Solving a bunch of murders would probably ruin my life.

I’m a pretty normal gal. I have a part-time job running the clinical research center at the Virginia Tech vet school. I’m a mom who shops at Kroger, walks the dog, and makes pasta salad. I do yoga, volunteer, and have Friday-night drinks with the neighbors. One thing I don’t do is solve murders.

Readers of the traditional or “cozy” mystery genres will know that one of the criterion often used for defining these books is that the protagonist should be an amateur sleuth. (There are notable exceptions to this, but it generally holds true). In other words, the person who solves the mystery is just a regular Joe or Josephine. Hence, my Reverend Lindsay Harding Mysteries fit the bill. Lindsay is a hospital chaplain. She’s not a police officer, a member of the armed forces, or even a private investigator. She’s a normal person, thrown into murder investigations by chance (actually by me, but don’t tell her that!).

I’ve been working on the third book in the series, and I find myself wondering — what would it mean for Lindsay, as a normal person, to be confronted frequently by the horror that accompanies the sudden, violent taking of a life? How might it change her as a person?

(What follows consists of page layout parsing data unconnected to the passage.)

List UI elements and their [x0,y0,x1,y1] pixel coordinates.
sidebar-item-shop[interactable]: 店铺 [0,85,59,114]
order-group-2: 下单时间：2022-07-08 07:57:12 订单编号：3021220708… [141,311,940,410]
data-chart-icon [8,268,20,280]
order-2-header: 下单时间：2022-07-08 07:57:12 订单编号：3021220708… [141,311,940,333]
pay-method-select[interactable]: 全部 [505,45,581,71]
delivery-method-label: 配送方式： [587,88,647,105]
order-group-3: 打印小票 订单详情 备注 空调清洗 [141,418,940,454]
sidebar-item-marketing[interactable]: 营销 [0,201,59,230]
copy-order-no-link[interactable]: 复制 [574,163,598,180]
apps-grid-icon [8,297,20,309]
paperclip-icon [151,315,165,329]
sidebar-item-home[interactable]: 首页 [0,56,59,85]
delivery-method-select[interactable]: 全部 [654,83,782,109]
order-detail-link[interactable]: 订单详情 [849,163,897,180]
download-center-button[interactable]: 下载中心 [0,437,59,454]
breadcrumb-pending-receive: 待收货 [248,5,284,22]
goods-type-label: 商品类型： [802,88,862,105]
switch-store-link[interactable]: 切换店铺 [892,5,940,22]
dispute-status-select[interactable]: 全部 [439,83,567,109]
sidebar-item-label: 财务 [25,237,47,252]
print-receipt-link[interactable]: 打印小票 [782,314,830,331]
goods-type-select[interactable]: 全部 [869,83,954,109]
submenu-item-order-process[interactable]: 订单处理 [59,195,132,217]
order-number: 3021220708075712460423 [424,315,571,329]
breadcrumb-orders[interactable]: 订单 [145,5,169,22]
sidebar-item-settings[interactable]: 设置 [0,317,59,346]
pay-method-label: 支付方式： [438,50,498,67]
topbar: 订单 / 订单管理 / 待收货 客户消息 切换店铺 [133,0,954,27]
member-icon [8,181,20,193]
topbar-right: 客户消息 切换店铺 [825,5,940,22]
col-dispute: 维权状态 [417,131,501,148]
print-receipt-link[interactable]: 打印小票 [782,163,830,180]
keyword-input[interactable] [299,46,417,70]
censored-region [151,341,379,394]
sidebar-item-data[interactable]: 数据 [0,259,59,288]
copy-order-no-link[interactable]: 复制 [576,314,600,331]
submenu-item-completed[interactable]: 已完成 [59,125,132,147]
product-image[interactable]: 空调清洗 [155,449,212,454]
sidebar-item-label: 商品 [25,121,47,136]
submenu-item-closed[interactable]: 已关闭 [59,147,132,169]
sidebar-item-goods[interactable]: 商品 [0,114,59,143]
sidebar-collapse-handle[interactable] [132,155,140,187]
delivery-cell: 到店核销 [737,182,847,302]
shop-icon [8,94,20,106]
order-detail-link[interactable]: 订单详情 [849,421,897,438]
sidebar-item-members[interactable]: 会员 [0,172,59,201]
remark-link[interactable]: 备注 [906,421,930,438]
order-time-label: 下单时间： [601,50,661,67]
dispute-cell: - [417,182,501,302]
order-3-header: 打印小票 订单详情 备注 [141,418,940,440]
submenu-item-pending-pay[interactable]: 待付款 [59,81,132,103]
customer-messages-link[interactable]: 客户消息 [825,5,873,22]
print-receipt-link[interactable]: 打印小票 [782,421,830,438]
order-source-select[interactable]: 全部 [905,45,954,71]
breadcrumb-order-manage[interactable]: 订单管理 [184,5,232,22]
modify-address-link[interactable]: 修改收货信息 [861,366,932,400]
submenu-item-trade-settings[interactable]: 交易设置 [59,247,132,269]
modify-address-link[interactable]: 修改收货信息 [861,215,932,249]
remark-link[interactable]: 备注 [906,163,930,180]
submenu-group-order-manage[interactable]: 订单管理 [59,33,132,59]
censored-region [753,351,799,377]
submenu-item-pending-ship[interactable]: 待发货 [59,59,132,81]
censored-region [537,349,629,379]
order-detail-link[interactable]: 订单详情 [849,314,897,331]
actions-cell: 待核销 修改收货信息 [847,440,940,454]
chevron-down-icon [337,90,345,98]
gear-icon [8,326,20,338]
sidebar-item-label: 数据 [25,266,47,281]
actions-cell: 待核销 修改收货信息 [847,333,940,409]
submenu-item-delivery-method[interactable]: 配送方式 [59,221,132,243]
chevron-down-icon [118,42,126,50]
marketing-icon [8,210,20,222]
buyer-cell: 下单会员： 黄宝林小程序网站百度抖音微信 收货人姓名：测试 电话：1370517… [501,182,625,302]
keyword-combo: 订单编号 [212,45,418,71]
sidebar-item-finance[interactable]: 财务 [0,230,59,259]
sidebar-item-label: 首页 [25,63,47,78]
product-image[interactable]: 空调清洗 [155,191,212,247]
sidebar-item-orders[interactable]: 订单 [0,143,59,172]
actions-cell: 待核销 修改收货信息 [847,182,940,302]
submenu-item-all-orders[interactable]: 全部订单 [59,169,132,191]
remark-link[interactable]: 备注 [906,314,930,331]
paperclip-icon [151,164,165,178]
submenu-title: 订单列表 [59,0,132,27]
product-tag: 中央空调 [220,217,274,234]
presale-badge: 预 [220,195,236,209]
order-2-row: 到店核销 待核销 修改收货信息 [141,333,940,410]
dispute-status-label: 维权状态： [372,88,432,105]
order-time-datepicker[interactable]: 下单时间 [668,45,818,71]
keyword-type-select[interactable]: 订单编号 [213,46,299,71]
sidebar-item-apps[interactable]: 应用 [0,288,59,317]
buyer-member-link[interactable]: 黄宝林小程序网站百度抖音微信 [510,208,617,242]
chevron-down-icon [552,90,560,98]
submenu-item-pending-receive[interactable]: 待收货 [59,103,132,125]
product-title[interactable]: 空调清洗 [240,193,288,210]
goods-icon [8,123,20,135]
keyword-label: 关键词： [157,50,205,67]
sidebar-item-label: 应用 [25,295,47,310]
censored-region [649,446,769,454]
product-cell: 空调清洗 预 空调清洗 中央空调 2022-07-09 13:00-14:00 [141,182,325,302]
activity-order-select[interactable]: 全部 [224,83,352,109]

Some mystery writers have addressed these questions with considerable skill. My religious-based mystery-writing hero, Julia Spencer-Fleming, is one of these. As personal tragedies pile on top of repeated exposures to the darker shades of human nature, Spencer-Fleming’s Reverend Clare Fergusson character grows, changes, and becomes more complex. And, crucially, Rev. Clare buys a new car. You read that right. She begins the series owning an impractical sports car, but at some point she realizes that she needs something that handles better in the snow. So she gets a Suburu. I know this may seem an odd thing to fixate on, but this exemplifies what’s right about Spencer-Fleming and wrong with so many other mystery series.

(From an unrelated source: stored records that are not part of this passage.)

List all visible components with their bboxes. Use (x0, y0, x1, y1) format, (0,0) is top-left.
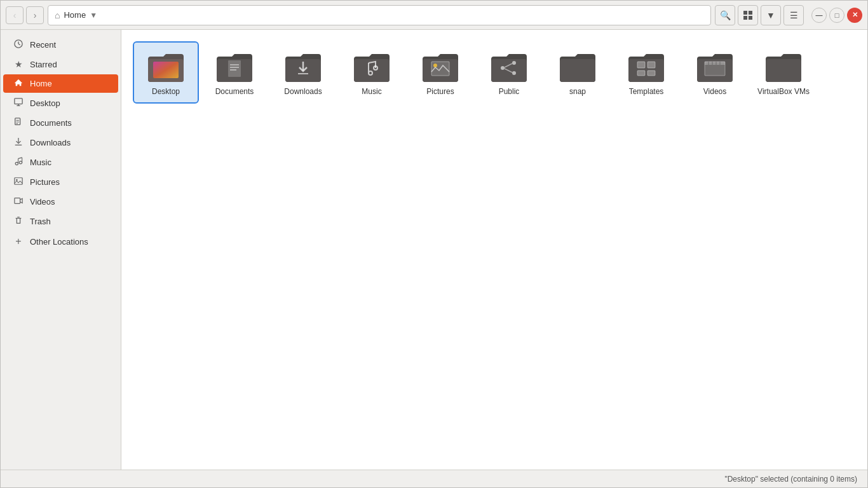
file-item-videos[interactable]: Videos (683, 43, 747, 102)
file-item-downloads[interactable]: Downloads (271, 43, 335, 102)
snap-file-label: snap (569, 87, 586, 97)
videos-sidebar-icon (13, 196, 24, 207)
videos-file-label: Videos (703, 87, 726, 97)
svg-point-16 (15, 162, 18, 165)
recent-icon (13, 39, 24, 50)
file-grid: Desktop D (134, 43, 855, 102)
svg-rect-1 (749, 11, 752, 15)
file-item-pictures[interactable]: Pictures (409, 43, 472, 102)
search-button[interactable]: 🔍 (715, 5, 735, 25)
svg-point-22 (16, 179, 18, 181)
recent-label: Recent (30, 40, 56, 50)
downloads-folder-icon (283, 48, 323, 83)
location-dropdown-icon: ▼ (90, 11, 97, 20)
svg-rect-39 (637, 62, 645, 68)
svg-rect-0 (743, 11, 747, 15)
home-sidebar-icon (13, 78, 24, 89)
public-file-label: Public (499, 87, 520, 97)
pictures-file-label: Pictures (426, 87, 454, 97)
home-label: Home (30, 79, 52, 88)
sidebar-item-starred[interactable]: ★ Starred (3, 55, 118, 73)
main-area: Recent ★ Starred Home Desktop (1, 30, 867, 470)
file-manager-window: ‹ › ⌂ Home ▼ 🔍 ▼ ☰ — □ ✕ (0, 0, 868, 488)
virtualbox-folder-icon (763, 48, 804, 83)
svg-rect-41 (637, 71, 645, 76)
sidebar-item-music[interactable]: Music (3, 153, 118, 172)
sidebar-item-home[interactable]: Home (3, 74, 118, 93)
svg-rect-25 (153, 62, 179, 78)
svg-rect-42 (648, 71, 655, 76)
svg-rect-21 (15, 178, 22, 185)
location-label: Home (64, 10, 86, 20)
home-icon: ⌂ (55, 10, 60, 20)
sidebar-item-desktop[interactable]: Desktop (3, 94, 118, 112)
music-label: Music (30, 158, 51, 167)
downloads-file-label: Downloads (284, 87, 322, 97)
desktop-folder-icon (146, 48, 186, 83)
other-locations-icon: + (13, 236, 24, 247)
forward-button[interactable]: › (26, 6, 44, 24)
virtualbox-file-label: VirtualBox VMs (757, 87, 810, 97)
sidebar-item-videos[interactable]: Videos (3, 193, 118, 211)
file-item-public[interactable]: Public (477, 43, 541, 102)
file-item-snap[interactable]: snap (546, 43, 609, 102)
music-folder-icon (351, 48, 392, 83)
pictures-label: Pictures (30, 177, 60, 187)
music-file-label: Music (362, 87, 381, 97)
trash-sidebar-icon (13, 216, 24, 227)
starred-label: Starred (30, 60, 57, 69)
location-bar[interactable]: ⌂ Home ▼ (48, 5, 711, 25)
svg-point-35 (512, 61, 516, 65)
downloads-sidebar-icon (13, 137, 24, 148)
documents-folder-icon (214, 48, 255, 83)
window-controls: — □ ✕ (811, 8, 862, 23)
music-sidebar-icon (13, 157, 24, 168)
documents-file-label: Documents (215, 87, 254, 97)
file-item-virtualbox[interactable]: VirtualBox VMs (752, 43, 815, 102)
menu-button[interactable]: ☰ (783, 5, 804, 25)
pictures-sidebar-icon (13, 177, 24, 187)
file-item-music[interactable]: Music (340, 43, 403, 102)
svg-rect-7 (15, 98, 22, 104)
svg-point-17 (19, 161, 22, 164)
grid-view-icon (743, 11, 752, 20)
documents-sidebar-icon (13, 118, 24, 128)
view-toggle-button[interactable] (738, 5, 758, 25)
starred-icon: ★ (13, 59, 24, 69)
back-button[interactable]: ‹ (6, 6, 24, 24)
maximize-button[interactable]: □ (829, 8, 844, 23)
svg-rect-44 (705, 62, 725, 65)
desktop-file-label: Desktop (152, 87, 180, 97)
snap-folder-icon (557, 48, 598, 83)
videos-label: Videos (30, 197, 55, 207)
svg-point-34 (501, 66, 505, 70)
view-dropdown-button[interactable]: ▼ (761, 5, 781, 25)
other-locations-label: Other Locations (30, 237, 88, 247)
statusbar: "Desktop" selected (containing 0 items) (1, 470, 867, 487)
file-item-desktop[interactable]: Desktop (134, 43, 198, 102)
close-button[interactable]: ✕ (847, 8, 862, 23)
minimize-button[interactable]: — (811, 8, 827, 23)
header-actions: 🔍 ▼ ☰ (715, 5, 804, 25)
desktop-label: Desktop (30, 98, 60, 108)
sidebar-item-documents[interactable]: Documents (3, 114, 118, 132)
downloads-label: Downloads (30, 138, 71, 147)
file-item-documents[interactable]: Documents (203, 43, 266, 102)
videos-folder-icon (695, 48, 735, 83)
pictures-folder-icon (420, 48, 461, 83)
file-item-templates[interactable]: Templates (614, 43, 678, 102)
svg-line-6 (18, 44, 20, 45)
sidebar-item-downloads[interactable]: Downloads (3, 133, 118, 152)
sidebar-item-recent[interactable]: Recent (3, 36, 118, 54)
public-folder-icon (489, 48, 529, 83)
trash-label: Trash (30, 217, 51, 226)
svg-rect-23 (15, 198, 20, 204)
sidebar-item-pictures[interactable]: Pictures (3, 173, 118, 191)
sidebar-item-trash[interactable]: Trash (3, 212, 118, 231)
templates-file-label: Templates (629, 87, 664, 97)
sidebar-item-other-locations[interactable]: + Other Locations (3, 232, 118, 251)
sidebar: Recent ★ Starred Home Desktop (1, 30, 121, 470)
content-area: Desktop D (121, 30, 867, 470)
svg-point-36 (512, 71, 516, 75)
svg-rect-3 (749, 16, 752, 20)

Way too many books, especially in the cozy genre, fail to recognize the deep wounds that would accumulate if a person were constantly confronting life-threatening (and life-ending) situations. Experiences, especially traumatic ones, change people. But some authors seem to take their characters and plots in the opposite direction — as their series progresses, they write about murders with all the the gravity and emotional depth of a game of Uno. Their characters’ quirks become like the pun-heavy jokes your weird old uncle trots out every Christmas — they may have been amusing the first few times, but now they make you want to stab yourself in the neck with a shrimp fork. By way of example, I’ll pick on two of the most successful series is the genre (the writers of which are both conveniently deceased, and therefore unable to argue with me): Lilian Jackson-Braun’s “The Cat Who…” series and Agatha Christie’s Miss Marple series. In these books, bodies stack up, but the equilibrium of the main character is totally undisturbed. Miss Marple might give a little frown or an exclamation of surprise as she steps over yet another corpse, but then she calmly returns to sipping her Earl Grey. In the last few installments of “The Cat Who…” murders roll in and out of the pages like buses out of a Greyhound station. They might occasion a quick-witted quip, but they don’t “stick” to the characters.

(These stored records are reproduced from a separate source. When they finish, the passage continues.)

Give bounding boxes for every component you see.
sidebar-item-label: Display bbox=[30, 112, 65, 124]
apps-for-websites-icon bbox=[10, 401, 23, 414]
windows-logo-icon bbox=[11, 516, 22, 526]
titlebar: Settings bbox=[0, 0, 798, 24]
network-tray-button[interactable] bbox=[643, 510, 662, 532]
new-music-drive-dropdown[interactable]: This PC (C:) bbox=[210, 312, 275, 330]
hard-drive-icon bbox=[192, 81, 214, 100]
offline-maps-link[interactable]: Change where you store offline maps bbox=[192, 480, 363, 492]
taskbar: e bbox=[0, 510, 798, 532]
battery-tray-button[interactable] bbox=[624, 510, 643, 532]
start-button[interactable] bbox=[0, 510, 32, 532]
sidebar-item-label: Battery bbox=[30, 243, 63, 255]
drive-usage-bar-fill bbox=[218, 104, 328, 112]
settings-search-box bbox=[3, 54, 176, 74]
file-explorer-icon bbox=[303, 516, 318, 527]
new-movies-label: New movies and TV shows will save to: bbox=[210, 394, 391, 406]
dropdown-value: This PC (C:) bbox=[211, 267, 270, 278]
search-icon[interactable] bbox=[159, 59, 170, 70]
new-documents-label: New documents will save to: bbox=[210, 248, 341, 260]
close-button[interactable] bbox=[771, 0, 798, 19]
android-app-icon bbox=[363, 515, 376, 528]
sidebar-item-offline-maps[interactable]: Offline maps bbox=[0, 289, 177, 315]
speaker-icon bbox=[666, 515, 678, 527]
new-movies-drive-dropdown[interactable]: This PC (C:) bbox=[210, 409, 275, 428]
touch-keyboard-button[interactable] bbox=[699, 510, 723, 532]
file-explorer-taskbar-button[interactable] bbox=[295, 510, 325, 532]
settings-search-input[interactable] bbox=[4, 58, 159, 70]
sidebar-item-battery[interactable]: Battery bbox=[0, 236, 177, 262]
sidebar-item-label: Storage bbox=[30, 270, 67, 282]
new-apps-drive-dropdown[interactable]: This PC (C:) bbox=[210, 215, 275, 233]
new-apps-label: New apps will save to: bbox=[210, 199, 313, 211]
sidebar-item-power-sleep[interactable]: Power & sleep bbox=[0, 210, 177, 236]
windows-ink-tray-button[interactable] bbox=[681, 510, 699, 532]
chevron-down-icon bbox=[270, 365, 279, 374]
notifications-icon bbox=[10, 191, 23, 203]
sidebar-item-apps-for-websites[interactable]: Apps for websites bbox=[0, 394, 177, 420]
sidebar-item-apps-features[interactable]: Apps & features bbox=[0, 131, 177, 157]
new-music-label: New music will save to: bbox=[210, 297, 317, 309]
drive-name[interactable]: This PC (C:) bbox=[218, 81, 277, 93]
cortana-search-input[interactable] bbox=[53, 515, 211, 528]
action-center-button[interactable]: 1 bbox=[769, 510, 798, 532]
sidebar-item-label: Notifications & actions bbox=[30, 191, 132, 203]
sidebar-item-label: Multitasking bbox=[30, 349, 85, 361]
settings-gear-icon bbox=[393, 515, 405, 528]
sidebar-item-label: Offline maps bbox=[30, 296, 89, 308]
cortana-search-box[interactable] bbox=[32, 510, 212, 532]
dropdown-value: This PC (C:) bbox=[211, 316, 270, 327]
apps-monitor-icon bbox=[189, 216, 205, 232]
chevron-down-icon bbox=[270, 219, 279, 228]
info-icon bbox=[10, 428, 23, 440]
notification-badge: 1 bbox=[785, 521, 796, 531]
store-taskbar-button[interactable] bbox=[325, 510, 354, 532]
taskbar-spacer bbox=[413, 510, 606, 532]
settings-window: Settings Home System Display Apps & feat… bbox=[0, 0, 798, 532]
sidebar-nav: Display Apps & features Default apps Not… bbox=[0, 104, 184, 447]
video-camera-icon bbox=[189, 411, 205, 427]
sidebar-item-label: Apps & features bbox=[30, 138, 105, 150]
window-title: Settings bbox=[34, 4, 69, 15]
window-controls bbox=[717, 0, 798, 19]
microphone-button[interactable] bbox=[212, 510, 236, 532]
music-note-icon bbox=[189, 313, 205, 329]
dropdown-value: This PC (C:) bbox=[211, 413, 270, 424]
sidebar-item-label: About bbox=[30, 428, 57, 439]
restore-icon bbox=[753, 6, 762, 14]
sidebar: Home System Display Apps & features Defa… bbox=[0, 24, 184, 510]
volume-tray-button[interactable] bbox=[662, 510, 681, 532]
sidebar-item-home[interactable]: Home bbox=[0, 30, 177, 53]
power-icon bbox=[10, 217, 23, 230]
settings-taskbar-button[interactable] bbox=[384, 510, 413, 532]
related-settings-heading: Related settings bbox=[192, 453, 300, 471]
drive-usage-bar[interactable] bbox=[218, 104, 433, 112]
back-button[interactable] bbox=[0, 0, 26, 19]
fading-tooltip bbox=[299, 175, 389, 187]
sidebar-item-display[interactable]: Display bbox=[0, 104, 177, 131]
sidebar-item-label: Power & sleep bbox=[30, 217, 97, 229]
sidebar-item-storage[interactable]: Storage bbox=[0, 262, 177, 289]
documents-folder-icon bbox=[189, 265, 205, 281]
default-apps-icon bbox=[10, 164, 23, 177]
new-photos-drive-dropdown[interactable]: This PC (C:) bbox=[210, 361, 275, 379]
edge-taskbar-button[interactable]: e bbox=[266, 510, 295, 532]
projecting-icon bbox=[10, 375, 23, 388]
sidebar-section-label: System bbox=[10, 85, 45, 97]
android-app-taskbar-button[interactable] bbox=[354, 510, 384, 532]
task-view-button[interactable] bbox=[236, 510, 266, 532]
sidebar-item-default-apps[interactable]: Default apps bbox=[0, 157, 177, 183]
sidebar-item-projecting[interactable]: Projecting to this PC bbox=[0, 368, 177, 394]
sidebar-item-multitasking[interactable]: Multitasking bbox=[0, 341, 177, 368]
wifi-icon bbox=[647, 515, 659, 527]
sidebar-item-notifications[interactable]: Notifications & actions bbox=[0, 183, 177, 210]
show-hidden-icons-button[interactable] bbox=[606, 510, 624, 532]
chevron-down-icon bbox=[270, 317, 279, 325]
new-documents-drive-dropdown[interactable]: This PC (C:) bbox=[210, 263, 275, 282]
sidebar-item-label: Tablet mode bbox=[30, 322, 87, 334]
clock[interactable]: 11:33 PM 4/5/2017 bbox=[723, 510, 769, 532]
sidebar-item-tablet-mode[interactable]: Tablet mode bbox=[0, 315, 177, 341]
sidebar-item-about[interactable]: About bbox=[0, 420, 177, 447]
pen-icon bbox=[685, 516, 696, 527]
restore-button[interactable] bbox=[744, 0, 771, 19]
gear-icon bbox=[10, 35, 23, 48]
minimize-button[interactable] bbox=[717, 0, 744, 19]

What’s a writer to do? Part of the charm of traditional mysteries, and cozies in particular, is that they provide an easy, often funny, read, free of the kind of gruesome violence that so many of us find overly disturbing. I love the humorous elements of these books, as they remind us that there is light to be found in even the darkest of places. But I personally can’t stand to read a character who remains static while the world around her repeatedly throws dead bodies at her feet.

Don’t worry. This doesn’t mean that the Lindsay Harding series is suddenly going to change from being fun beach reads to being a meditation on the hopelessness of existence. But it does mean that, if I achieve what I set out to do, that Lindsay will evolve.